February 17, 2011
David Nadlinger wrote:
> On 2/17/11 8:56 AM, Denis Koroskin wrote:
>> I second that. word/uword are shorter than ssize_t/size_t and more in
>> line with other type names.
>>
>> I like it.
> 
> I agree that size_t/ptrdiff_t are misnomers and I'd love to kill them with fire, but when I read about »word«, I intuitively associated it with »two bytes« first – blame Intel or whoever else, but the potential for confusion is definitely not negligible.
> 
> David

Me too. A word is two bytes. Any other definition seems to be pretty useless.

The whole concept of "machine word" seems very archaic and incorrect to me anyway. It assumes that the data registers and address registers are the same size, which is very often not true.
For example, on an 8-bit machine (eg, 6502 or Z80), the accumulator was only 8 bits, yet size_t was definitely 16 bits.
It's quite plausible that at some time in the future we'll get a machine with 128-bit registers and data bus, but retaining the 64 bit address bus. So we could get a size_t which is smaller than the machine word.

In summary: size_t is not the machine word.
February 17, 2011
<minor-rant>

On Thu, 2011-02-17 at 10:13 +0100, Don wrote:
[ . . . ]
> Me too. A word is two bytes. Any other definition seems to be pretty useless.

Sounds like people have been living with 8- and 16-bit processors for too long.

A word is the natural length of an integer item in the processor.  It is necessarily machine specific.  cf. DEC-10 had 9-bit bytes and 36-bit word, IBM 370 has an 8-bit byte and a 32-bit word, though addresses were 24-bit.  ix86 follows IBM 8-bit byte and 32-bit word.

The really interesting question is whether on x86_64 the word is 32-bit or 64-bit.

> The whole concept of "machine word" seems very archaic and incorrect to me anyway. It assumes that the data registers and address registers are the same size, which is very often not true.

Machine words are far from archaic, even on the JVM, if you don't know the length of the word on the machine you are executing on, how do you know the set of values that can be represented?  In floating point numbers, if you don't know the length of the word, how do you know the accuracy of the computation?

Clearly data registers and address registers can be different lengths, it is not the job of a programming language that compiles to native code to ignore this and attempt to homogenize things beyond what is reasonable.

If you are working in native code then word length is a crucial property since it can change depending on which processor you compile for.

> For example, on an 8-bit machine (eg, 6502 or Z80), the accumulator was only 8 bits, yet size_t was definitely 16 bits.

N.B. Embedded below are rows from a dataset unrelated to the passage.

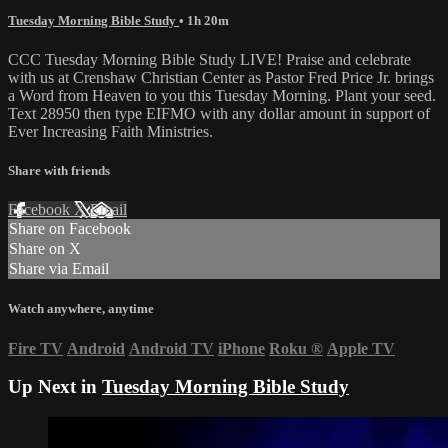
Tuesday Morning Bible Study
• 1h 20m
CCC Tuesday Morning Bible Study LIVE! Praise and celebrate
with us at Crenshaw Christian Center as Pastor Fred Price Jr. brings
a Word from Heaven to you this Tuesday Morning. Plant your seed.
Text 28950 then type EIFMO with any dollar amount in support of
Ever Increasing Faith Ministries.
Share with friends
Facebook
X
Email
Share on Facebook
Share on X
Share via Email
Watch anywhere, anytime
Fire TV
Android
Android TV
iPhone
Roku
®
Apple TV
Up Next in
Tuesday Morning Bible Study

The 8051 was only surpassed a couple of years ago by ARMs as the most numerous processor on the planet.  8-bit processors may only have had 8-bit ALUs -- leading to an hypothesis that the word was 8-bits -- but the word length was effectively 16-bit due to the hardware support for multi-byte integer operations.

> It's quite plausible that at some time in the future we'll get a machine with 128-bit registers and data bus, but retaining the 64 bit address bus. So we could get a size_t which is smaller than the machine word.
> 
> In summary: size_t is not the machine word.

Agreed !

As long as the address bus is less wide than an integer, there are no apparent problems using integers as addresses.  The problem comes when addresses are wider than integers.  A good statically-typed programming language should manage this by having integers and addresses as distinct sets.  C and C++ have led people astray.  There should be an appropriate set of integer types and an appropriate set of address types and using one from the other without active conversion is always going to lead to problems.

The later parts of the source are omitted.